- [TASK TO COMPLETE]
Scan the listing below and copy every line holding "lemah".

- [DATASET CONTENT]
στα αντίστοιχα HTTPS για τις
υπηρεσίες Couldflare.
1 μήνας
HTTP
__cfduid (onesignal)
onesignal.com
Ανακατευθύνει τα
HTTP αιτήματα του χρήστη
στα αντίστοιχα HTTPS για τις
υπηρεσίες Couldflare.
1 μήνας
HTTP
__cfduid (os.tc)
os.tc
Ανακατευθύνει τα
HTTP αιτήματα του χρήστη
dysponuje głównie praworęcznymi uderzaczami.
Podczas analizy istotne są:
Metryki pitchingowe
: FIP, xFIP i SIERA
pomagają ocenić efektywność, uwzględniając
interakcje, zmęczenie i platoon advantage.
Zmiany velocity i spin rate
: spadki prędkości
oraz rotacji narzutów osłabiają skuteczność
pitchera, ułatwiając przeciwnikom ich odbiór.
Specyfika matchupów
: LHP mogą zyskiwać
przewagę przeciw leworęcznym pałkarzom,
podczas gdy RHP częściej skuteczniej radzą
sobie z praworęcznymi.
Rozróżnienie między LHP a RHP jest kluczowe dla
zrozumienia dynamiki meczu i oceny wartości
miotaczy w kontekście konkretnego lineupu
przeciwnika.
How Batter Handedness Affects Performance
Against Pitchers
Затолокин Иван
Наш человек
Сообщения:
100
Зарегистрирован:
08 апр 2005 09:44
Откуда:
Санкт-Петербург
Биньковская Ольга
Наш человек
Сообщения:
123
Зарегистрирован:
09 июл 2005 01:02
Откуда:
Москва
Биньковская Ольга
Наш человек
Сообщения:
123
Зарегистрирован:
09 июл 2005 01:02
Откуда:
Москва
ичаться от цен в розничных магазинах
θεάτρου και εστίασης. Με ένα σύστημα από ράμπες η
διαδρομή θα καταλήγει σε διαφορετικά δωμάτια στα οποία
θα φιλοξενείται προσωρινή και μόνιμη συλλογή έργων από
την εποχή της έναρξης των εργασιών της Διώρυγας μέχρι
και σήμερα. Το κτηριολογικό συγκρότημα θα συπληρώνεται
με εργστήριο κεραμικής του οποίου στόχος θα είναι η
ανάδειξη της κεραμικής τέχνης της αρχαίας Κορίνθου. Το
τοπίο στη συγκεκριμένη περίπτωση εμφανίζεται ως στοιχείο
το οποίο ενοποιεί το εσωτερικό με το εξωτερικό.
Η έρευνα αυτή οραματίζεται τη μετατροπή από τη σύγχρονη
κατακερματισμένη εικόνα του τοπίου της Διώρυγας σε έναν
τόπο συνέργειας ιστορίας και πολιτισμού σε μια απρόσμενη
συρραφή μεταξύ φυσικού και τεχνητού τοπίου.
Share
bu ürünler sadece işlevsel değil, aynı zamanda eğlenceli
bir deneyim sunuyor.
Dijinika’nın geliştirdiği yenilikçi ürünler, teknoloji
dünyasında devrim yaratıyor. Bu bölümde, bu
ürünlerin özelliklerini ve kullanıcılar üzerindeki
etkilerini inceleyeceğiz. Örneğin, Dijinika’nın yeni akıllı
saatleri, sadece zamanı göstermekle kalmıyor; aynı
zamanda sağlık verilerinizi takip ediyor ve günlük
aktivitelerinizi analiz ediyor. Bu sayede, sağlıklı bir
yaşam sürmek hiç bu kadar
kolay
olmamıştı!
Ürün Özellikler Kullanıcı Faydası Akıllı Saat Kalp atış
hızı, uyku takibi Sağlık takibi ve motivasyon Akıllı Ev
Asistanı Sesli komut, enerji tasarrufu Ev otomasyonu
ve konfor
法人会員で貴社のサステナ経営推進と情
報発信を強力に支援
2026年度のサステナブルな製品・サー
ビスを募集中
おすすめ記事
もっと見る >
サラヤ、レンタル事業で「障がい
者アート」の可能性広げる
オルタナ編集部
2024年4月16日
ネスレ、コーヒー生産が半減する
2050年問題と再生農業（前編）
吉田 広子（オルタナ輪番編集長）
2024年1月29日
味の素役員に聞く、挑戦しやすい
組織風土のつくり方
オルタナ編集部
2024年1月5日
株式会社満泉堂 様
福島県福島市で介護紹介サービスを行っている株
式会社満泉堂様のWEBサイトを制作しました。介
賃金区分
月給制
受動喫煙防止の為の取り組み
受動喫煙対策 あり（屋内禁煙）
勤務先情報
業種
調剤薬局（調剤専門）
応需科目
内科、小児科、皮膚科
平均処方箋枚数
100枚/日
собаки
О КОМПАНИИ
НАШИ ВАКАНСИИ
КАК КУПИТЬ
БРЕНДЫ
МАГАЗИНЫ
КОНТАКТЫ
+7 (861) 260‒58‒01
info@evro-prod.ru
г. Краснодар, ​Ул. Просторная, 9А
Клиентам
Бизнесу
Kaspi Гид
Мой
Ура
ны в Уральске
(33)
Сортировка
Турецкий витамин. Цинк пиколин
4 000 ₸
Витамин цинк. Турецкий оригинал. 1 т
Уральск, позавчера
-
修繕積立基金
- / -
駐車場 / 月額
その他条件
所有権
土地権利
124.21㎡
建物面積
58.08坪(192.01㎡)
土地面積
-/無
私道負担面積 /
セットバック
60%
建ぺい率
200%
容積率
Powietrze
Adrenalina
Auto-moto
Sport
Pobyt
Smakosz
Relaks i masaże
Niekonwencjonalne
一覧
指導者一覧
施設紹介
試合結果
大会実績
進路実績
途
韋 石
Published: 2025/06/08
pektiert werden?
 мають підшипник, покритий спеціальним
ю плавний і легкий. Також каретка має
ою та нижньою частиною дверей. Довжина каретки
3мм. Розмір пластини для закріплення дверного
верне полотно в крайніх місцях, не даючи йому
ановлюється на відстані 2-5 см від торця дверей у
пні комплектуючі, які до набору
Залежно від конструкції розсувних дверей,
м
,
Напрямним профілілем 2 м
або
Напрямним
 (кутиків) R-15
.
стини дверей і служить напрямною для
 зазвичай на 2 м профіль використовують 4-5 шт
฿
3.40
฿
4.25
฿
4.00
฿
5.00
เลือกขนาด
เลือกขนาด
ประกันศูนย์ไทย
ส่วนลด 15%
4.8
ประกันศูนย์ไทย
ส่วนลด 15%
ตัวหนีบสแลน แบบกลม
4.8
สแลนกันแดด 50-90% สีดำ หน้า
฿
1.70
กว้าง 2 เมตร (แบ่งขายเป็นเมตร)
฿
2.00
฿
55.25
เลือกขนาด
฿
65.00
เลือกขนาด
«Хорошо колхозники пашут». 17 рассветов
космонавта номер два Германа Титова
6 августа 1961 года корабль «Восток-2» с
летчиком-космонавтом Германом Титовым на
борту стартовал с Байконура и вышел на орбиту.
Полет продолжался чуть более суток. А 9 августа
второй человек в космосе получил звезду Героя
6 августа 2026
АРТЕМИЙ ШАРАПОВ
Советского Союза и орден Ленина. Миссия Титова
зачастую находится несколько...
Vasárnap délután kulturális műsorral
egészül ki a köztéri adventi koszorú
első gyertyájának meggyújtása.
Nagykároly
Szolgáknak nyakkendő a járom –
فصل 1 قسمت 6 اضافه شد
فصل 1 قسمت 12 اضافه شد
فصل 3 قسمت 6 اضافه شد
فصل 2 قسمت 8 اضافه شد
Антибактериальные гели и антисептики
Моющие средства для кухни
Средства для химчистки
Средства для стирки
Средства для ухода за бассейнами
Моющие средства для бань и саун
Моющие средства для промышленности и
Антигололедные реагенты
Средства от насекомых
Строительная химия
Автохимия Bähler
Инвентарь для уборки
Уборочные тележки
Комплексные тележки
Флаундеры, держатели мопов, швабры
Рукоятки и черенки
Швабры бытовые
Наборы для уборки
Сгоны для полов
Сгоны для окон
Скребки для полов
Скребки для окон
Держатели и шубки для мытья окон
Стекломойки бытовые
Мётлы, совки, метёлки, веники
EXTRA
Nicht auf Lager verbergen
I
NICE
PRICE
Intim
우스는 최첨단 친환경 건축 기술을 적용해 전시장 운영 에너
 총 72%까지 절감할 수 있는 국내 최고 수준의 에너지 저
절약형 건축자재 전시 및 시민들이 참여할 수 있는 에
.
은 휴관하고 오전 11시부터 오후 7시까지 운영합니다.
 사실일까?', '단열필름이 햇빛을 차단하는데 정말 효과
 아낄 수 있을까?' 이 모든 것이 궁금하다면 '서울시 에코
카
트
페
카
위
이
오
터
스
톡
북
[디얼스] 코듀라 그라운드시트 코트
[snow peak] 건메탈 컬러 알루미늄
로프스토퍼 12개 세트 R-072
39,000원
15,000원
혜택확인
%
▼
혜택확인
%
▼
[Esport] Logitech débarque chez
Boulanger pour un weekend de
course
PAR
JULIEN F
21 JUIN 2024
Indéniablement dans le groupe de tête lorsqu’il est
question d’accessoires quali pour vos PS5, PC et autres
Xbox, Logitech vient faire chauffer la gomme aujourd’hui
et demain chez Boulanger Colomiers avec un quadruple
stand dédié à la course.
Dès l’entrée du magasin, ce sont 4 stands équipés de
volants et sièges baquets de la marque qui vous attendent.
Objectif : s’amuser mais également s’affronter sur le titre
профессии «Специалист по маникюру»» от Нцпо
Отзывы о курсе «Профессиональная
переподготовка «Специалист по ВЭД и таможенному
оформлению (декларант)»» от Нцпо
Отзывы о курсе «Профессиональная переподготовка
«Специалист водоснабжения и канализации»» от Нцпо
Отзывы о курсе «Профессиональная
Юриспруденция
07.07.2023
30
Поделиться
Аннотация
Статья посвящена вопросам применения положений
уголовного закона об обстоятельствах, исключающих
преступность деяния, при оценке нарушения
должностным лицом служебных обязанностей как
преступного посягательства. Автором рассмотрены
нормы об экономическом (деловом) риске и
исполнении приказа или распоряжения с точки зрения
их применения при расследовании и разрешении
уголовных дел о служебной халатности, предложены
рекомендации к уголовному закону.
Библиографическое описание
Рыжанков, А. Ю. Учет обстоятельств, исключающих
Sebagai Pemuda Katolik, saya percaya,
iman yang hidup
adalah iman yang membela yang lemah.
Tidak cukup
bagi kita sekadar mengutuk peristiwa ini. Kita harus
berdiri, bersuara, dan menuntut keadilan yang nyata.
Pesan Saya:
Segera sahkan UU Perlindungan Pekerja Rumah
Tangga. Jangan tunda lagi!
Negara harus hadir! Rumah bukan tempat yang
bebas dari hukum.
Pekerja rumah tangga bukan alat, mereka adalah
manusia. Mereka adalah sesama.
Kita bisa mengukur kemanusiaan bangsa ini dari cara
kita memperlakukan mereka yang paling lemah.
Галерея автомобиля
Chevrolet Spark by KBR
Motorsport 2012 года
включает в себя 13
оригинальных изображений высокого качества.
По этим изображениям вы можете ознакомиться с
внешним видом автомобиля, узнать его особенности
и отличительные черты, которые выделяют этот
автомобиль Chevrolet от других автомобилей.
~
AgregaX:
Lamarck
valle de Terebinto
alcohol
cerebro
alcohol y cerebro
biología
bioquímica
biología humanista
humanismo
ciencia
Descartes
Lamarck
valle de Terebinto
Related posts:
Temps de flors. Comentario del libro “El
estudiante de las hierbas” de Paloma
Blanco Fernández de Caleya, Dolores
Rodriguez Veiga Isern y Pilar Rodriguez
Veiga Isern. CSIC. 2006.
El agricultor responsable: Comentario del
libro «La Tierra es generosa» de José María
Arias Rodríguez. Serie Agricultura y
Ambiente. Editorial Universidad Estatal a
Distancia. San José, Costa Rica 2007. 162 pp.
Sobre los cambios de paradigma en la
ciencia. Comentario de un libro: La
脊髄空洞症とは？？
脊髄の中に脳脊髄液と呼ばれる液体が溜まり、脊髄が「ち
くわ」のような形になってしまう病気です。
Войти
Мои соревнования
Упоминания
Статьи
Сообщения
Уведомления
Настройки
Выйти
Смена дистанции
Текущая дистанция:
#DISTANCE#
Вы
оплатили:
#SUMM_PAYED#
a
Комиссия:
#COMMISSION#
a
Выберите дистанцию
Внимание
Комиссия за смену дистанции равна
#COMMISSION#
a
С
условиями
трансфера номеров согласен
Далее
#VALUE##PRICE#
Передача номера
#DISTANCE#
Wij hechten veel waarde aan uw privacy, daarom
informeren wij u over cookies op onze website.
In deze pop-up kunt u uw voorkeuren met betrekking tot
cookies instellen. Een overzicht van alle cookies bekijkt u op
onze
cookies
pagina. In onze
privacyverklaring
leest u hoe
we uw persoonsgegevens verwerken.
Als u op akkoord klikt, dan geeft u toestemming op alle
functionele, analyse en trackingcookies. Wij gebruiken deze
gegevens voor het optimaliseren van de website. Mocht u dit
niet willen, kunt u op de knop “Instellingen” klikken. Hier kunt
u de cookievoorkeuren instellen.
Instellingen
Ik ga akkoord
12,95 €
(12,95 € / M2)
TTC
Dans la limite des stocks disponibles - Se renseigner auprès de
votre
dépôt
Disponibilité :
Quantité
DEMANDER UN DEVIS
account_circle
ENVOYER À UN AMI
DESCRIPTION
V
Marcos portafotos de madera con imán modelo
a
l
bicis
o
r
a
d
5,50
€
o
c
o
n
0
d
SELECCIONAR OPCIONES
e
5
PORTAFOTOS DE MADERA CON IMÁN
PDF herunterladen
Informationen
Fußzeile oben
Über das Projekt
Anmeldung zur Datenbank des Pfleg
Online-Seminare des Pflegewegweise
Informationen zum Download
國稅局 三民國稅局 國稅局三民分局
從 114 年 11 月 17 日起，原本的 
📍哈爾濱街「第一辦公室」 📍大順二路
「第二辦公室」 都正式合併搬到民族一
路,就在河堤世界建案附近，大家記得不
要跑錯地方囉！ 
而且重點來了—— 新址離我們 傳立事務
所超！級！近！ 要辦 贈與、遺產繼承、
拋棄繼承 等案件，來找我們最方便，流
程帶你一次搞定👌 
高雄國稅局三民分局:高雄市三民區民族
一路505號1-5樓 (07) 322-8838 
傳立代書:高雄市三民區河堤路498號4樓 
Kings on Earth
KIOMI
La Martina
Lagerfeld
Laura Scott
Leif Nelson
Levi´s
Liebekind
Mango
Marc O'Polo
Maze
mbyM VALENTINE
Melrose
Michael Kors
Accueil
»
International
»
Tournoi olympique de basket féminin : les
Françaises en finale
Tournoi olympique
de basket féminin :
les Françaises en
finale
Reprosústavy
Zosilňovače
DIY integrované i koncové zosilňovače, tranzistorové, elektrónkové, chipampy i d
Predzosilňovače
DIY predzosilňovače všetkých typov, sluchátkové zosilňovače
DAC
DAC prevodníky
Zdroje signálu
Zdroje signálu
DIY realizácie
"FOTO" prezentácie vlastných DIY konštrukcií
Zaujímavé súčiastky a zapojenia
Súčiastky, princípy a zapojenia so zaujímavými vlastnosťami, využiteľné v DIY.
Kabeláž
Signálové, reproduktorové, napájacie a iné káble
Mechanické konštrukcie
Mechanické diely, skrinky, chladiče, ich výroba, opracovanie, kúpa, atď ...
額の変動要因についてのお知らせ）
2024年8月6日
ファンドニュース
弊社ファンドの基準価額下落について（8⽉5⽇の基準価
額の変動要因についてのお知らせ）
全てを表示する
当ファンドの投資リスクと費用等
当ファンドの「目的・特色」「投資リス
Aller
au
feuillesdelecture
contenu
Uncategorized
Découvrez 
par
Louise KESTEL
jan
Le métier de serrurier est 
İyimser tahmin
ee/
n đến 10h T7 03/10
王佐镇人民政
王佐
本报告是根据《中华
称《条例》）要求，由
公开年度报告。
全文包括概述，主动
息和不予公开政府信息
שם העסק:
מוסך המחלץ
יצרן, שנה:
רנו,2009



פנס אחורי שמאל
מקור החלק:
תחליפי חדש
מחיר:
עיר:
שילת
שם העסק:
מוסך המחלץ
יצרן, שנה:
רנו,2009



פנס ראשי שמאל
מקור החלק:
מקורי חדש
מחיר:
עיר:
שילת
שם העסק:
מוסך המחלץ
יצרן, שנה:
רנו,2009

- [FINAL ANSWER]
adalah iman yang membela yang lemah.
kita memperlakukan mereka yang paling lemah.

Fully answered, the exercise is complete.